Hurricane Deductible Cash Checker

See your out-of-pocket cash before insurance pays after a storm

Deductible type

A percent of your dwelling Coverage A limit (common for hurricane deductibles).

The dwelling limit on your policy declarations page.

Often 1 to 10 percent for named-storm or hurricane coverage.

Deductible already met this season, if your state allows a calendar-year credit. Leave blank if unsure.

Enter your deductible details and an estimated repair cost to see your out-of-pocket cash exposure before insurance pays.

About the hurricane deductible cash checker

The hurricane deductible cash checker turns your policy details into the number that matters most after a storm: how much you would pay out of pocket before your insurer pays anything.
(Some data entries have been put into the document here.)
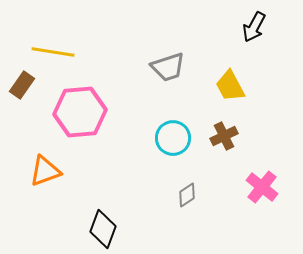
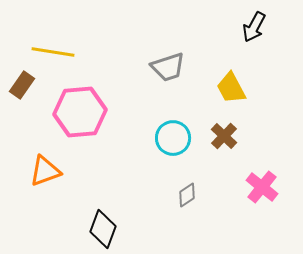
yellow trapezoid: moved 1 px right, 2 px down
brown cross: rotated 20 degrees counterclockwise
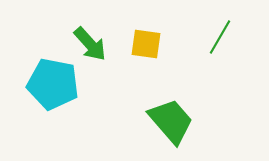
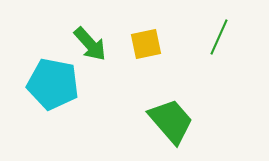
green line: moved 1 px left; rotated 6 degrees counterclockwise
yellow square: rotated 20 degrees counterclockwise
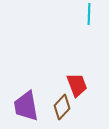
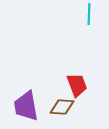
brown diamond: rotated 50 degrees clockwise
Many coastal policies use a percentage hurricane or windstorm deductible, set as a percent of your dwelling Coverage A limit rather than a flat dollar amount, so the real cost can be far larger than the small flat deductible you are used to. Enter your Coverage A, choose a percentage or flat deductible, add any prior deductible credit, and a repair estimate, and the checker shows your deductible in dollars, what is left to meet, your cash exposure, and the estimated insurer payment, all on one screen.

It runs entirely in your browser, needs no sign-up, and keeps no record of the figures you enter. It is a planning estimate, not insurance, legal, or financial advice, and every result links to an official state-insurance-department guide with the date that wording was reviewed so you can confirm the rules for your state, insurer, and policy.

How to use

  1. Choose your deductible type: a percentage of Coverage A, or a flat dollar amount.
  2. For a percentage deductible, enter your dwelling Coverage A limit and the hurricane deductible percent from your policy. For a flat deductible, enter the dollar amount.
  3. If your state allows a calendar-year deductible credit and you already met part of it this season, enter that prior credit. Leave it blank if you are not sure.
  4. Enter your estimated repair cost.
  5. Select Check cash exposure to see your deductible in dollars, the amount still owed, your out-of-pocket cash, and the estimated insurer payment.

Worked examples

2% of $300,000 = $6,000 deductible

A 2 percent hurricane deductible on a $300,000 dwelling limit is $6,000, so on a $40,000 repair you would pay about $6,000 and your insurer about $34,000.

5% of $400,000 = $20,000 deductible

A 5 percent deductible on a $400,000 home is $20,000. A percentage deductible scales with your dwelling limit, which is why it can dwarf a typical flat deductible.

Repair below the deductible = $0 from insurer

If your $6,000 deductible is more than a $4,500 repair, you pay the full repair and your insurer pays nothing, so small claims are often not worth filing.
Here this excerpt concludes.